Understanding App Launch
App launch is our user's first experience with our app. Here's what actually happens during launch, the phases involved, and where we can influence them.
App launch is a user experience interruption, as Apple puts it. It is the moment our user is waiting on us, before they can do anything else.
Why it matters
Our app’s launch is our user’s first experience with our app, and as such it should be delightful. It is also important to test on older devices, to make sure the experience holds up across a broad set of users with different device capabilities. A launch that feels fast on the latest hardware can feel sluggish on a device that is a few years old.
Launch types
There are three kinds of launch, and they differ by how much of our app is already resident in memory.
- Cold:
- Happens after a reboot.
- The app is not in memory.
- No process exists. Basically, the app was not launched in a very long time.

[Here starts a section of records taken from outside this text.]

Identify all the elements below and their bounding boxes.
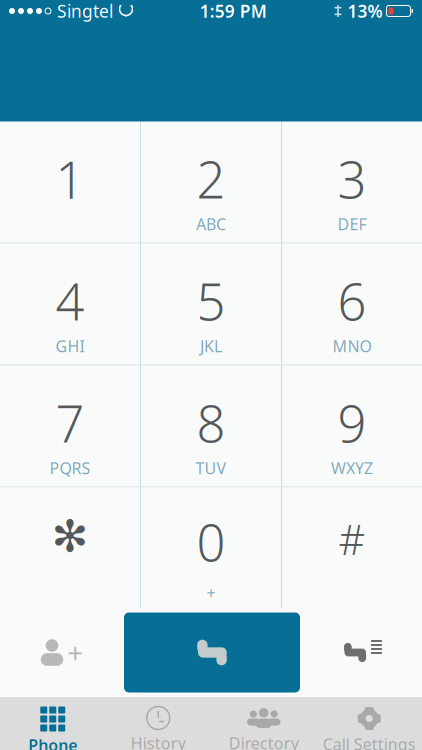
staticText: TUV bbox=[196, 458, 226, 479]
button[interactable]: History bbox=[106, 698, 211, 750]
staticText: 2 bbox=[196, 145, 226, 212]
staticText: JKL bbox=[200, 336, 222, 357]
staticText: 4 bbox=[56, 267, 84, 334]
button[interactable]: 0 bbox=[141, 488, 281, 608]
staticText: # bbox=[338, 512, 366, 566]
staticText: Singtel bbox=[57, 0, 113, 22]
button[interactable]: 6 bbox=[282, 244, 422, 364]
staticText: PQRS bbox=[50, 458, 90, 479]
staticText: + bbox=[67, 634, 83, 671]
staticText: 6 bbox=[338, 267, 366, 334]
staticText: 0 bbox=[196, 508, 226, 576]
staticText: 1:59 PM bbox=[200, 0, 267, 22]
staticText: History bbox=[131, 732, 186, 750]
button[interactable]: 3 bbox=[282, 122, 422, 242]
staticText: 3 bbox=[338, 145, 366, 212]
staticText: MNO bbox=[332, 336, 372, 357]
button[interactable]: 8 bbox=[141, 366, 281, 486]
button[interactable]: 9 bbox=[282, 366, 422, 486]
staticText: Call Settings bbox=[323, 734, 416, 750]
staticText: GHI bbox=[56, 336, 84, 357]
staticText: 9 bbox=[338, 389, 366, 456]
staticText: ABC bbox=[196, 214, 226, 235]
button[interactable]: 5 bbox=[141, 244, 281, 364]
staticText: 1 bbox=[56, 146, 84, 213]
button[interactable]: Add Contact bbox=[0, 608, 124, 697]
staticText: + bbox=[206, 582, 216, 604]
staticText: 8 bbox=[196, 389, 226, 456]
button[interactable]: 1 bbox=[0, 122, 140, 242]
button[interactable]: 2 bbox=[141, 122, 281, 242]
staticText: 13% bbox=[348, 0, 382, 22]
staticText: ✻ bbox=[52, 512, 88, 561]
button[interactable]: 4 bbox=[0, 244, 140, 364]
staticText: Phone bbox=[28, 734, 77, 750]
button[interactable]: Call History bbox=[300, 608, 422, 697]
staticText: WXYZ bbox=[331, 458, 373, 479]
button[interactable]: Phone bbox=[0, 698, 106, 750]
button[interactable]: Directory bbox=[211, 698, 316, 750]
button[interactable]: ✻ bbox=[0, 488, 140, 608]
button[interactable]: # bbox=[282, 488, 422, 608]
staticText: DEF bbox=[338, 214, 366, 235]
button[interactable]: Call bbox=[124, 612, 300, 692]
staticText: 7 bbox=[56, 389, 84, 456]
staticText: 5 bbox=[196, 267, 226, 334]
button[interactable]: 7 bbox=[0, 366, 140, 486]
staticText: Directory bbox=[229, 732, 299, 750]
button[interactable]: Call Settings bbox=[316, 698, 422, 750]
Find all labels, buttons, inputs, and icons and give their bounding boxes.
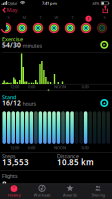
staticText: M bbox=[22, 15, 26, 20]
staticText: Exercise bbox=[2, 36, 23, 43]
staticText: 34% bbox=[92, 1, 99, 6]
button[interactable]: Day T bbox=[72, 15, 74, 20]
button[interactable]: Day W bbox=[54, 15, 58, 20]
staticText: Optus bbox=[7, 1, 17, 6]
staticText: T bbox=[72, 15, 74, 20]
staticText: Workouts bbox=[34, 192, 50, 198]
staticText: S bbox=[8, 15, 10, 20]
staticText: Sharing bbox=[92, 192, 104, 198]
staticText: 10.85 km bbox=[57, 157, 94, 168]
staticText: T bbox=[40, 15, 42, 20]
staticText: Steps bbox=[2, 153, 16, 160]
staticText: Distance bbox=[57, 153, 79, 160]
staticText: NOON bbox=[54, 145, 66, 150]
staticText: Awards bbox=[63, 192, 77, 198]
staticText: 12:00 bbox=[10, 145, 19, 150]
staticText: Flights bbox=[2, 172, 18, 180]
staticText: W bbox=[54, 15, 58, 20]
button[interactable]: History bbox=[0, 184, 28, 199]
button[interactable]: Friday bbox=[85, 16, 92, 22]
button[interactable]: Day M bbox=[22, 15, 26, 20]
staticText: May bbox=[7, 6, 18, 14]
button[interactable]: Awards bbox=[56, 184, 84, 199]
staticText: minutes bbox=[22, 42, 42, 49]
staticText: 12:00 bbox=[10, 84, 19, 89]
button[interactable]: Sharing bbox=[84, 184, 112, 199]
button[interactable]: Day S bbox=[8, 15, 10, 20]
staticText: 6:00 bbox=[82, 84, 88, 89]
staticText: 8 bbox=[2, 179, 7, 190]
staticText: History bbox=[8, 192, 20, 198]
button[interactable]: Back bbox=[0, 5, 20, 15]
button[interactable]: Workouts bbox=[28, 184, 56, 199]
staticText: 6:00 bbox=[28, 145, 35, 150]
staticText: F bbox=[88, 16, 90, 21]
staticText: NOON bbox=[54, 84, 66, 89]
staticText: 6:00 bbox=[82, 145, 88, 150]
staticText: 16/12 bbox=[2, 98, 21, 107]
staticText: 13,553 bbox=[2, 157, 29, 168]
staticText: 6:00 bbox=[28, 84, 35, 89]
button[interactable]: Day S bbox=[104, 15, 106, 20]
staticText: Stand bbox=[2, 94, 16, 101]
button[interactable]: Day T bbox=[40, 15, 42, 20]
staticText: 7:41 pm bbox=[42, 1, 57, 6]
staticText: 54/30 bbox=[2, 40, 21, 49]
staticText: S bbox=[104, 15, 106, 20]
staticText: hours bbox=[22, 100, 36, 107]
button[interactable]: Share bbox=[99, 4, 111, 14]
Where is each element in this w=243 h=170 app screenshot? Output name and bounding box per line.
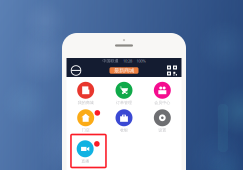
button[interactable]: 订单管理	[107, 79, 141, 106]
staticText: 100%	[136, 58, 146, 64]
staticText: 设置	[158, 128, 166, 133]
button[interactable]: Menu	[69, 64, 83, 76]
button[interactable]: 收银	[107, 106, 141, 134]
staticText: 我的商城	[78, 100, 94, 105]
button[interactable]: 设置	[145, 106, 179, 134]
staticText: 中国联通	[102, 58, 118, 63]
staticText: 门店	[82, 128, 90, 133]
staticText: 最新商城	[114, 67, 134, 74]
staticText: 收银	[120, 128, 128, 133]
button[interactable]: 会员中心	[145, 79, 179, 106]
staticText: 订单管理	[116, 100, 132, 105]
button[interactable]: 最新商城	[110, 67, 138, 74]
button[interactable]: 直播	[68, 138, 102, 164]
button[interactable]: 门店	[69, 106, 103, 134]
staticText: 10:28	[123, 58, 132, 64]
staticText: 会员中心	[154, 100, 170, 105]
button[interactable]: Scan QR code	[165, 64, 179, 76]
staticText: 直播	[81, 159, 89, 164]
button[interactable]: 我的商城	[69, 79, 103, 106]
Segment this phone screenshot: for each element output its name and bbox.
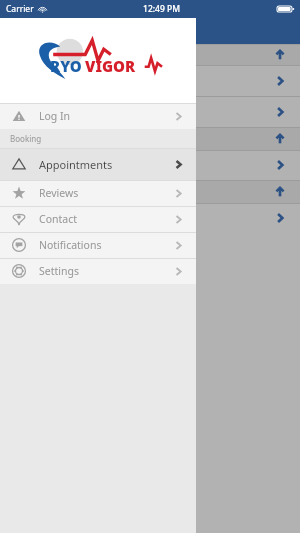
button[interactable]: Settings <box>0 258 196 284</box>
staticText: Reviews <box>39 186 173 200</box>
button[interactable]: Section <box>0 44 300 65</box>
button[interactable]: Item <box>0 203 300 232</box>
staticText: Contact <box>39 212 173 226</box>
staticText: Appointments <box>39 157 173 172</box>
staticText: 12:49 PM <box>143 3 180 15</box>
staticText: Notifications <box>39 238 173 252</box>
staticText: Settings <box>39 264 173 278</box>
staticText: Booking <box>10 133 42 144</box>
button[interactable]: Section <box>0 180 300 203</box>
button[interactable]: Item <box>0 96 300 127</box>
staticText: Log In <box>39 109 173 123</box>
button[interactable]: Reviews <box>0 180 196 206</box>
button[interactable]: Section <box>0 127 300 150</box>
staticText: VIGOR <box>85 56 136 76</box>
button[interactable]: Log In <box>0 103 196 129</box>
button[interactable]: Item <box>0 65 300 96</box>
staticText: Carrier <box>6 3 34 15</box>
button[interactable]: Appointments <box>0 148 196 180</box>
button[interactable]: Contact <box>0 206 196 232</box>
staticText: RYO <box>50 56 82 76</box>
button[interactable]: Notifications <box>0 232 196 258</box>
button[interactable]: Item <box>0 150 300 180</box>
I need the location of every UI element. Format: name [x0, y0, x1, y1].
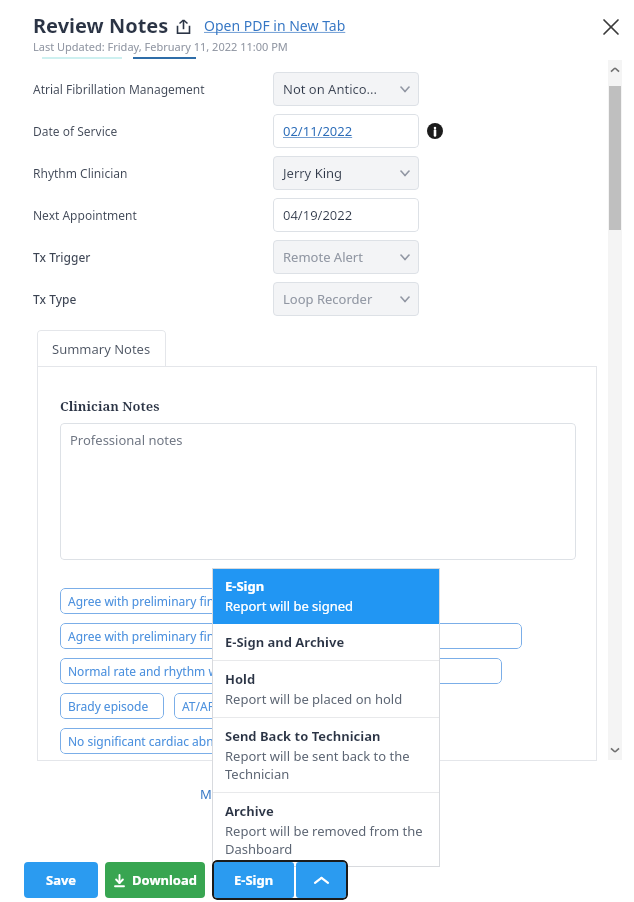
- button[interactable]: Loop Recorder: [273, 282, 419, 316]
- button[interactable]: Share: [172, 15, 194, 37]
- button[interactable]: Open PDF in New Tab: [204, 16, 346, 35]
- staticText: Clinician Notes: [60, 397, 160, 415]
- staticText: 04/19/2022: [283, 206, 353, 224]
- staticText: Download: [132, 871, 197, 889]
- button[interactable]: Send Back to Technician: [212, 717, 440, 792]
- button[interactable]: Scroll down: [608, 742, 622, 758]
- staticText: Summary Notes: [52, 340, 151, 358]
- button[interactable]: Archive: [212, 792, 440, 867]
- staticText: Open PDF in New Tab: [204, 16, 346, 35]
- button[interactable]: No significant cardiac abnormality: [60, 728, 320, 754]
- button[interactable]: Brady episode: [60, 693, 164, 719]
- staticText: Tx Type: [33, 291, 77, 307]
- button[interactable]: Summary Notes: [37, 330, 166, 367]
- staticText: Last Updated: Friday, February 11, 2022 …: [33, 39, 288, 54]
- staticText: Report will be removed from the Dashboar…: [225, 822, 430, 858]
- staticText: Not on Antico...: [283, 80, 378, 98]
- button[interactable]: Agree with preliminary findings, additio…: [60, 623, 522, 649]
- staticText: Rhythm Clinician: [33, 165, 128, 181]
- staticText: 02/11/2022: [283, 122, 353, 140]
- staticText: More Options: [200, 785, 284, 803]
- button[interactable]: Close: [598, 14, 624, 40]
- button[interactable]: 02/11/2022: [273, 114, 419, 148]
- staticText: Archive: [225, 802, 274, 820]
- button[interactable]: More actions: [296, 862, 346, 898]
- staticText: Agree with preliminary findings, additio…: [68, 628, 409, 644]
- staticText: Review Notes: [33, 12, 169, 39]
- staticText: Jerry King: [283, 164, 343, 182]
- staticText: AT/AF episode: [182, 698, 262, 714]
- staticText: E-Sign: [234, 871, 274, 889]
- button[interactable]: 04/19/2022: [273, 198, 419, 232]
- staticText: Send Back to Technician: [225, 727, 381, 745]
- staticText: E-Sign: [225, 577, 265, 595]
- button[interactable]: Remote Alert: [273, 240, 419, 274]
- staticText: Brady episode: [68, 698, 149, 714]
- staticText: Professional notes: [70, 431, 183, 449]
- button[interactable]: Save: [24, 862, 98, 898]
- button[interactable]: Agree with preliminary findings: [60, 588, 360, 614]
- staticText: Agree with preliminary findings: [68, 593, 246, 609]
- staticText: Report will be signed: [225, 597, 430, 615]
- staticText: Next Appointment: [33, 207, 137, 223]
- button[interactable]: Download: [105, 862, 205, 898]
- button[interactable]: E-Sign: [214, 862, 294, 898]
- button[interactable]: Hold: [212, 660, 440, 717]
- button[interactable]: Not on Antico...: [273, 72, 419, 106]
- staticText: Atrial Fibrillation Management: [33, 81, 205, 97]
- staticText: Report will be placed on hold: [225, 690, 430, 708]
- staticText: Normal rate and rhythm with no significa…: [68, 663, 360, 679]
- staticText: Tx Trigger: [33, 249, 91, 265]
- staticText: Date of Service: [33, 123, 118, 139]
- button[interactable]: AT/AF episode: [174, 693, 278, 719]
- staticText: No significant cardiac abnormality: [68, 733, 261, 749]
- button[interactable]: E-Sign: [212, 568, 440, 624]
- staticText: Loop Recorder: [283, 290, 373, 308]
- staticText: Save: [46, 871, 77, 889]
- staticText: E-Sign and Archive: [225, 633, 345, 651]
- button[interactable]: Normal rate and rhythm with no significa…: [60, 658, 502, 684]
- staticText: Hold: [225, 670, 256, 688]
- staticText: Report will be sent back to the Technici…: [225, 747, 430, 783]
- button[interactable]: Jerry King: [273, 156, 419, 190]
- button[interactable]: Professional notes: [60, 423, 576, 560]
- staticText: Remote Alert: [283, 248, 363, 266]
- button[interactable]: Scroll up: [608, 62, 622, 78]
- button[interactable]: E-Sign and Archive: [212, 624, 440, 660]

- Warm: after a cold launch has happened, every kill and relaunch of the app is a warm launch.
- The app was recently terminated.
- The app is partially in memory.
- No process exists.
- Resume: this is when the app is in the background and the user re-enters it from the home screen or the app switcher.
- The app is suspended.
- The app is fully in memory.
- The process exists.
The 400ms target
Apple says that to achieve a responsive cold launch, we should aim for roughly 400ms to render the first frame. That way we have pixels displayed to the user during the launch animation, and by the time that launch animation completes, the app is interactive and responsive.
I believe that is a very optimistic case, and it depends on the size of the app and other factors. But of course we can still find ways to reduce app launch time and aim for the lowest possible value.
To reduce app launch time, it is important to understand what happens during launch.
Launch generally starts when the user taps our icon on the home screen. Then, over the next 100 or so milliseconds, iOS does the necessary system-side work to initialize our app. That leaves us developers about 300 milliseconds to create our views, load our content, and generate the first frame.
The phases of an app launch
The launch flows through these phases:
1. System Interface
DYLD, the dynamic linker, loads our shared libraries and frameworks. For an in-depth analysis, watch this presentation: A tale of dyld, and how iOS launches your app.
This is a section we can hardly influence, because it is system work. But we can influence it by avoiding dynamic library loading so we can make use of dyld3, which caches runtime dependencies and warm launches, which improves app launch performance.
2. Runtime Init
This is when the system initializes the Objective-C and Swift runtimes.
We cannot do much here either, except avoid static initializations and frameworks that use static initialization. But if we must use static initialization, we should consider moving code out of class load, which is invoked every time during launch, into class initialize, which is lazily invoked the first time we use a method within our class.
3. UIKit Init
This is when the system instantiates our UIApplication and our UIApplicationDelegate. For the most part, this is system-side work: setting up event processing and integration with the system. But we can still affect this phase if we subclass UIApplication or do any work in UIApplicationDelegate initializers.
4. Application Init
This is where we can have the most impact on our app launch time. Nowadays everyone is using UIScenes, so it is important to create our view controllers only in scene(_:willConnectTo:options:) and not also in application(_:didFinishLaunchingWithOptions:). Doing both leads to a common pitfall that results in performance losses and, likely, unpredictable bugs in our code base.
5. Frame Render
This one is relatively straightforward. This is when we create our views, perform layout, and then draw them: loadView, viewDidLoad, layoutSubviews.
We can affect this phase by reducing the number of views in our hierarchy. We can do that by flattening our views to use fewer of them, or by lazily loading views that are not shown during launch. We should also take a look at our Auto Layout and see if we can reduce the number of constraints we are using.
6. Extended
This is the app-specific period from our first commit until we show our final frame to the user. This is when we load the asynchronous data. Not every app has this phase. During it, the app should be interactive and responsive.
How do we know we need improvements?
How do we know we need to make our app launch faster? We of course need to measure first the app launch under certain conditions and in a certain states. I will leave that topic for another article, because I wanted to keep this one short and concise.